Students of advertising know that when one of the greatest ad agencies of all time got going, the question was posed “how big can we get before we get bad?” It was the early days of Chiat/Day- the ones who brought you the Energizer Bunny, the Absolut bottle campaign, the best Apple ads and the sock puppet for pets.com and the Taco Bell Chihuahua (Babe Ruth struck out a lot too).

In America, we’ve always been fans of “Bigger must be Better.” In fact, everything about this country, including our people comes in XXL- except our thinking about the consequences of being supersized.

Remember David and Goliath? The bigger they are, the harder they fall? We keep growing, building and expanding for the sake of it. Just because we can we do. We came over to America to get away from an empire- and are now making a new one- and it’s falling apart at the seams.

Greg Hunter and I attended a planning meeting for the Miami Valley Regional Planning Commission last night. We did the sticky dots on a map and the ideas on the white paper thing that are the required activities for all groupthink™ exercises- leaving the session knowing that it was pointless.

If you know much about complex systems, chaos theory and entropy- you know that as things get bigger they eventually fall apart. Dayton is a small city trying to fill a pair of XXL dungarees and it’s not working.

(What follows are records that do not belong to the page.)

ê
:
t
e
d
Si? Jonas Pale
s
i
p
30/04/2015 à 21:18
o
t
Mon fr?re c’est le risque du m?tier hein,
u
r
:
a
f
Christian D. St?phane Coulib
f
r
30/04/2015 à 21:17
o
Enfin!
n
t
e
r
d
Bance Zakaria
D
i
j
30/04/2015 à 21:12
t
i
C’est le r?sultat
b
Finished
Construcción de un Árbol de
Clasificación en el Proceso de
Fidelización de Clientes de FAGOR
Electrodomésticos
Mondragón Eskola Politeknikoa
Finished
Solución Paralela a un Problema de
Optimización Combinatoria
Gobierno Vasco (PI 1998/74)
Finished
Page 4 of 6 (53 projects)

Low and behold, David Brooks of the New York Times writes an OpEd piece today talking about this very problem. There aren’t that many times I find his Faux News perspective worthy of the electrons used to transmit it, but today, his words (or rather the ideas that he’s pushing from British think tank head Phillip Blond):

The free-market revolution didn’t create the pluralistic decentralized economy. It created a centralized financial monoculture, which requires a gigantic government to audit its activities. The effort to liberate individuals from repressive social constraints didn’t produce a flowering of freedom; it weakened families, increased out-of-wedlock births and turned neighbors into strangers…

Economically, Blond lays out three big areas of reform: remoralize the market, relocalize the economy and recapitalize the poor. This would mean passing zoning legislation to give small shopkeepers a shot against the retail giants, reducing barriers to entry for new businesses, revitalizing local banks, encouraging employee share ownership, setting up local capital funds so community associations could invest in local enterprises, rewarding savings, cutting regulations that socialize risk and privatize profit, and reducing the subsidies that flow from big government and big business.

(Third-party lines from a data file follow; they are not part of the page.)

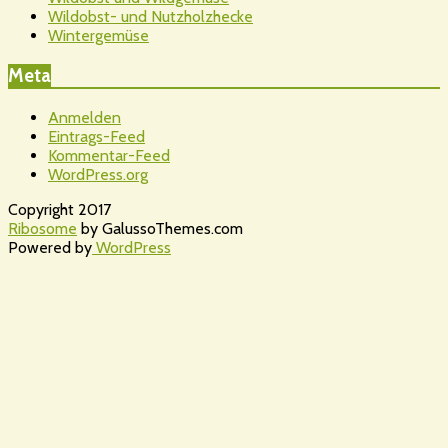
Wildobst- und Nutzholzhecke
Wintergemüse
Meta
Anmelden
Eintrags-Feed
Kommentar-Feed
WordPress.org
Copyright 2017
Ribosome
by GalussoThemes.com
Powered by
WordPress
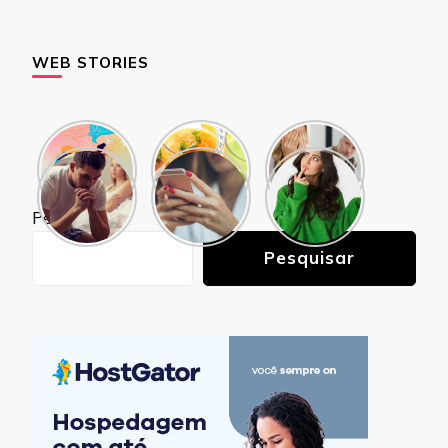
WEB STORIES
Pesquisar
Pesquisar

To create a civil state, Blond would reduce the power of senior government officials and widen the discretion of front-line civil servants, the people actually working in neighborhoods. He would decentralize power, giving more budget authority to the smallest units of government. He would funnel more services through charities. He would increase investments in infrastructure, so that more places could be vibrant economic hubs. He would rebuild the “village college” so that universities would be more intertwined with the towns around them.

Essentially, Blond would take a political culture that has been oriented around individual choice and replace it with one oriented around relationships and associations.

via Op-Ed Columnist – The Broken Society – NYTimes.com.

I’m not sure how “out-of-wedlock births” enter into this (sex is still fun kids, just don’t do it) but- the ideas of limiting large to keep small viable and cut the risks of the fall of the giants from taking everyone with them may have some traction after what the Wall Street Casino managed to pull off.

Brooks nails it when he says: “This confluence of crises has produced a surge in vehement libertarianism. People are disgusted with Washington. The Tea Party movement rallies against big government, big business and the ruling class in general. Even beyond their ranks, there is a corrosive cynicism about public action.”

And herein lies the struggle: at a point where we need true leadership most, our leaders are less likely to be trusted. If you are looking for a similar point in time- look to pre-WWII Germany and Italy- where the financial collapse set the stage for the rise of the dictators.

The writing is all over the walls- on a global, national and even the local, MVRPC level. We’ve gotten too big, it’s bad- and we need to look to move to smaller systems that won’t destroy us when they implode.